- DATA UNDER STUDY -
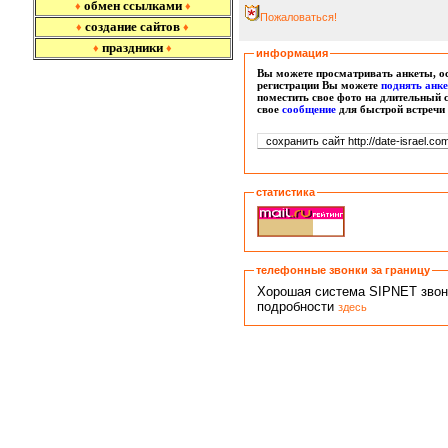
обмен ссылками
♦
♦
Пожаловаться!
создание сайтов
♦
♦
праздники
♦
♦
информация
Вы можете просматривать анкеты, ос
регистрации Вы можете
поднять анк
поместить свое фото на длительный 
свое
сообщение
для быстрой встречи
статистика
телефонные звонки за границу
Хорошая система SIPNET звонко
подробности
здесь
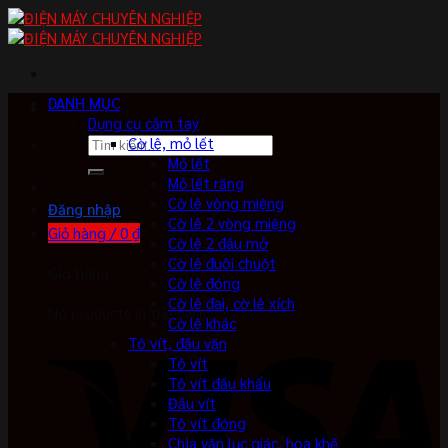
Skip
to
content
DANH MỤC
Dụng cụ cầm tay
Tìm
Cờ lê, mỏ lết
kiếm:
Mỏ lết
Mỏ lết răng
Cờ lê vòng miệng
Đăng nhập
Cờ lê 2 vòng miệng
Giỏ hàng /
0
₫
Cờ lê 2 đầu mở
Cờ lê đuôi chuột
Giỏ hàng
Cờ lê đóng
Cờ lê đai, cờ lê xích
No products in the cart.
Cờ lê khác
Tô vít, đầu vặn
Tô vít
Tô vít đầu khẩu
Đầu vít
Tô vít đóng
Chìa vặn lục giác, hoa khế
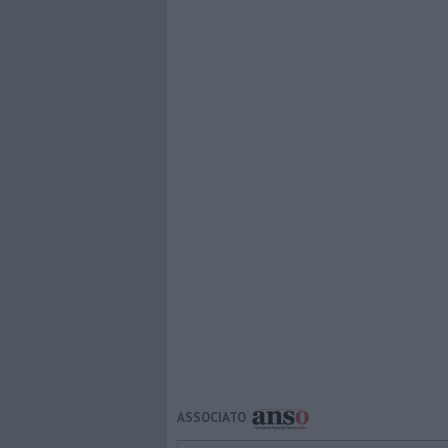
ASSOCIATO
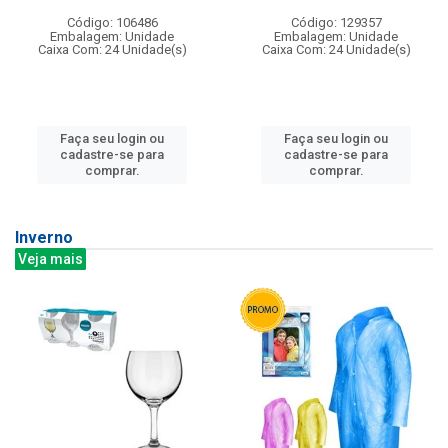
Código: 106486
Código: 129357
Embalagem: Unidade
Embalagem: Unidade
Caixa Com: 24 Unidade(s)
Caixa Com: 24 Unidade(s)
Faça seu login ou
Faça seu login ou
cadastre-se para
cadastre-se para
comprar.
comprar.
Inverno
Veja mais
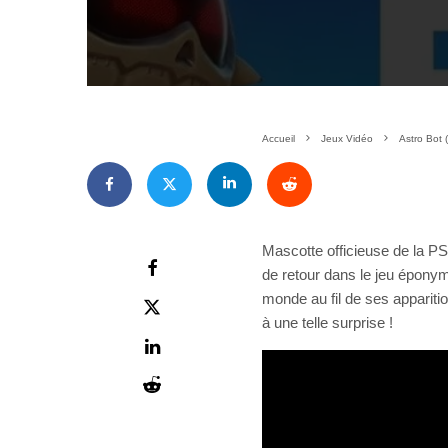
Accueil
Jeux Vidéo
Astro Bot (
Mascotte officieuse de la P
de retour dans le jeu éponyme
monde au fil de ses appariti
à une telle surprise !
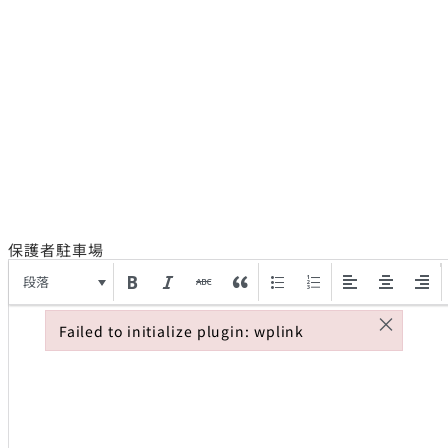
保護者駐車場
段落
×
Failed to initialize plugin: wplink
Failed to initialize plugin: wplink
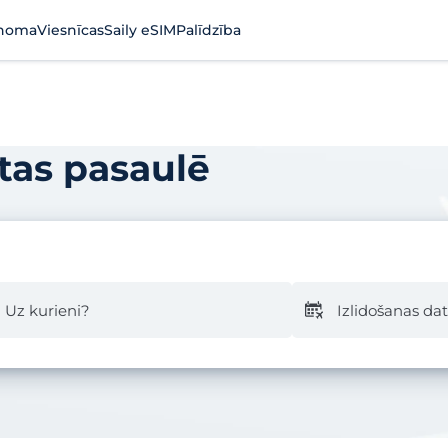
noma
Viesnīcas
Saily eSIM
Palīdzība
stas pasaulē
Uz kurieni?
Izlidošanas d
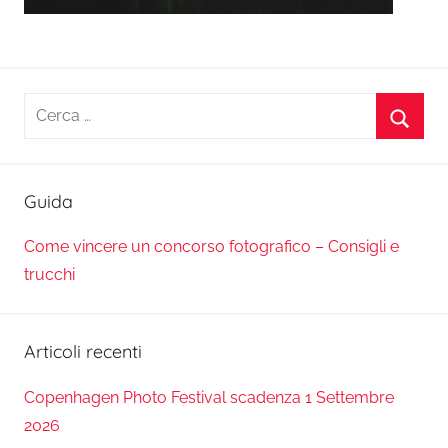
Ricerca
per:
Cerca
Guida
Come vincere un concorso fotografico – Consigli e
trucchi
Articoli recenti
Copenhagen Photo Festival scadenza 1 Settembre
2026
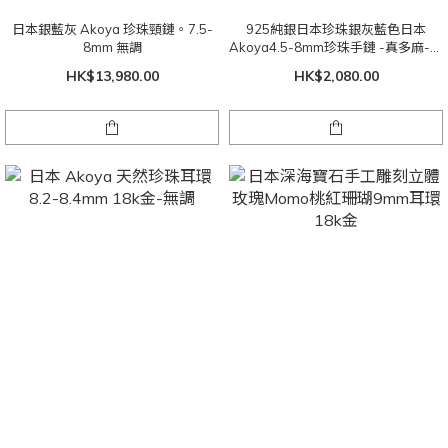
日本銀藍灰 Akoya 珍珠頸鏈。7.5-
925純銀日本珍珠銀灰藍色日本
8mm 無調
Akoya4.5-8mm珍珠手鏈 -真多麻-無
調
HK$13,980.00
HK$2,080.00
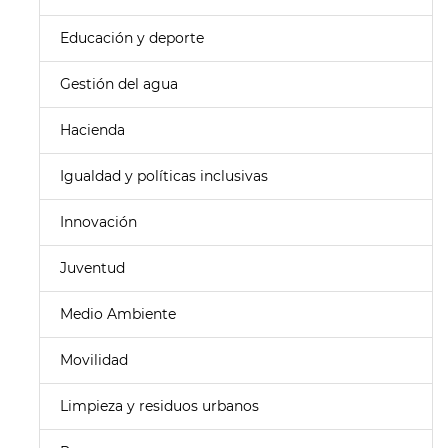
Educación y deporte
Gestión del agua
Hacienda
Igualdad y políticas inclusivas
Innovación
Juventud
Medio Ambiente
Movilidad
Limpieza y residuos urbanos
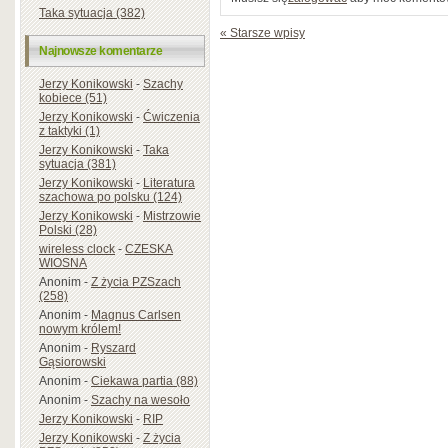
Taka sytuacja (382)
« Starsze wpisy
Najnowsze komentarze
Jerzy Konikowski
-
Szachy
kobiece (51)
Jerzy Konikowski
-
Ćwiczenia
z taktyki (1)
Jerzy Konikowski
-
Taka
sytuacja (381)
Jerzy Konikowski
-
Literatura
szachowa po polsku (124)
Jerzy Konikowski
-
Mistrzowie
Polski (28)
wireless clock
-
CZESKA
WIOSNA
Anonim
-
Z życia PZSzach
(258)
Anonim
-
Magnus Carlsen
nowym królem!
Anonim
-
Ryszard
Gąsiorowski
Anonim
-
Ciekawa partia (88)
Anonim
-
Szachy na wesoło
Jerzy Konikowski
-
RIP
Jerzy Konikowski
-
Z życia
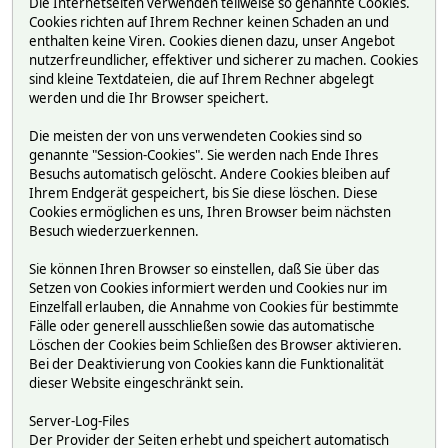
Die Internetseiten verwenden teilweise so genannte Cookies.
Cookies richten auf Ihrem Rechner keinen Schaden an und
enthalten keine Viren. Cookies dienen dazu, unser Angebot
nutzerfreundlicher, effektiver und sicherer zu machen. Cookies
sind kleine Textdateien, die auf Ihrem Rechner abgelegt
werden und die Ihr Browser speichert.
Die meisten der von uns verwendeten Cookies sind so
genannte "Session-Cookies". Sie werden nach Ende Ihres
Besuchs automatisch gelöscht. Andere Cookies bleiben auf
Ihrem Endgerät gespeichert, bis Sie diese löschen. Diese
Cookies ermöglichen es uns, Ihren Browser beim nächsten
Besuch wiederzuerkennen.
Sie können Ihren Browser so einstellen, daß Sie über das
Setzen von Cookies informiert werden und Cookies nur im
Einzelfall erlauben, die Annahme von Cookies für bestimmte
Fälle oder generell ausschließen sowie das automatische
Löschen der Cookies beim Schließen des Browser aktivieren.
Bei der Deaktivierung von Cookies kann die Funktionalität
dieser Website eingeschränkt sein.
Server-Log-Files
Der Provider der Seiten erhebt und speichert automatisch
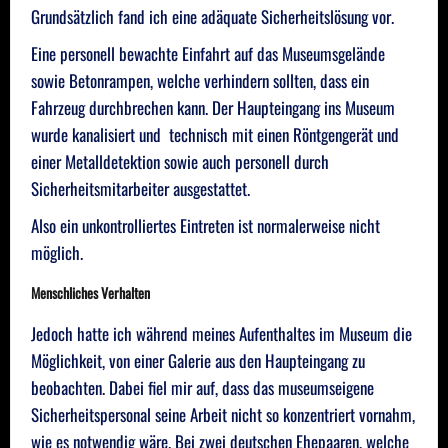
Grundsätzlich fand ich eine adäquate Sicherheitslösung vor.
Eine personell bewachte Einfahrt auf das Museumsgelände
sowie Betonrampen, welche verhindern sollten, dass ein
Fahrzeug durchbrechen kann. Der Haupteingang ins Museum
wurde kanalisiert und technisch mit einen Röntgengerät und
einer Metalldetektion sowie auch personell durch
Sicherheitsmitarbeiter ausgestattet.
Also ein unkontrolliertes Eintreten ist normalerweise nicht
möglich.
Menschliches Verhalten
Jedoch hatte ich während meines Aufenthaltes im Museum die
Möglichkeit, von einer Galerie aus den Haupteingang zu
beobachten. Dabei fiel mir auf, dass das museumseigene
Sicherheitspersonal seine Arbeit nicht so konzentriert vornahm,
wie es notwendig wäre. Bei zwei deutschen Ehepaaren, welche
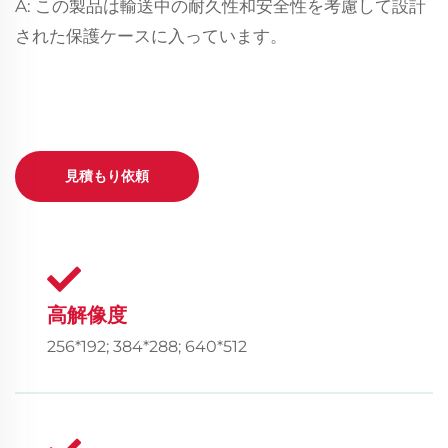
A: この製品は輸送中の耐久性和安全性を考慮して設計
された保護ケースに入っています。
見積もり依頼
高解像度
256*192; 384*288; 640*512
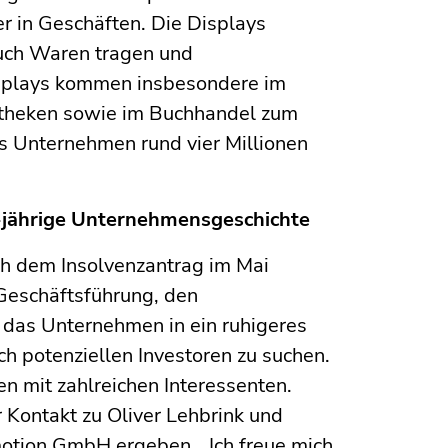
er in Geschäften. Die Displays
uch Waren tragen und
isplays kommen insbesondere im
otheken sowie im Buchhandel zum
as Unternehmen rund vier Millionen
0-jährige Unternehmensgeschichte
ch dem Insolvenzantrag im Mai
 Geschäftsführung, den
 das Unternehmen in ein ruhigeres
ch potenziellen Investoren zu suchen.
n mit zahlreichen Interessenten.
r Kontakt zu Oliver Lehbrink und
otion GmbH ergeben. „Ich freue mich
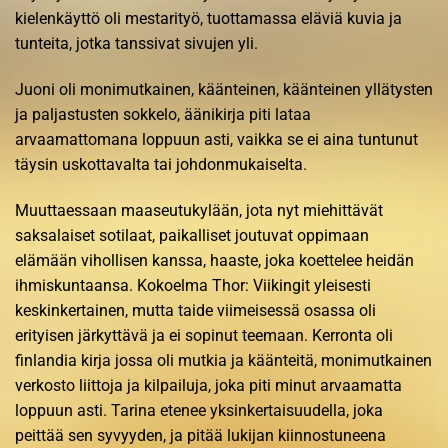
kielenkäyttö oli mestarityö, tuottamassa eläviä kuvia ja
tunteita, jotka tanssivat sivujen yli.
Juoni oli monimutkainen, käänteinen, käänteinen yllätysten
ja paljastusten sokkelo, äänikirja piti lataa
arvaamattomana loppuun asti, vaikka se ei aina tuntunut
täysin uskottavalta tai johdonmukaiselta.
Muuttaessaan maaseutukylään, jota nyt miehittävät
saksalaiset sotilaat, paikalliset joutuvat oppimaan
elämään vihollisen kanssa, haaste, joka koettelee heidän
ihmiskuntaansa. Kokoelma Thor: Viikingit yleisesti
keskinkertainen, mutta taide viimeisessä osassa oli
erityisen järkyttävä ja ei sopinut teemaan. Kerronta oli
finlandia kirja​ jossa oli mutkia ja käänteitä, monimutkainen
verkosto liittoja ja kilpailuja, joka piti minut arvaamatta
loppuun asti. Tarina etenee yksinkertaisuudella, joka
peittää sen syvyyden, ja pitää lukijan kiinnostuneena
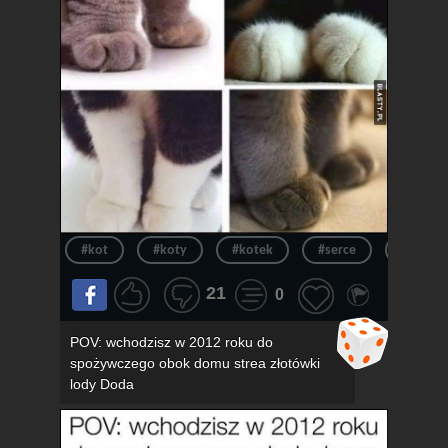
#kot
#koty
#kotek
#serce
#kotki
21
0
POV: wchodzisz w 2012 roku do
spożywczego obok domu strea złotówki
lody Doda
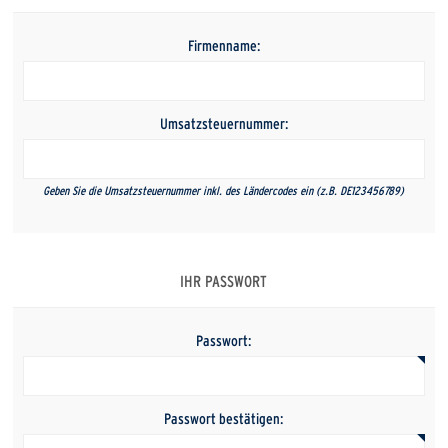
Firmenname:
Umsatzsteuernummer:
Geben Sie die Umsatzsteuernummer inkl. des Ländercodes ein (z.B. DE123456789)
IHR PASSWORT
Passwort:
Passwort bestätigen:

- YOUR INSTRUCTIONS -
Whenever the word "genannte" occurs in a line above, copy that line.

- SOLVED EXERCISE -
Die Internetseiten verwenden teilweise so genannte Cookies.
genannte "Session-Cookies". Sie werden nach Ende Ihres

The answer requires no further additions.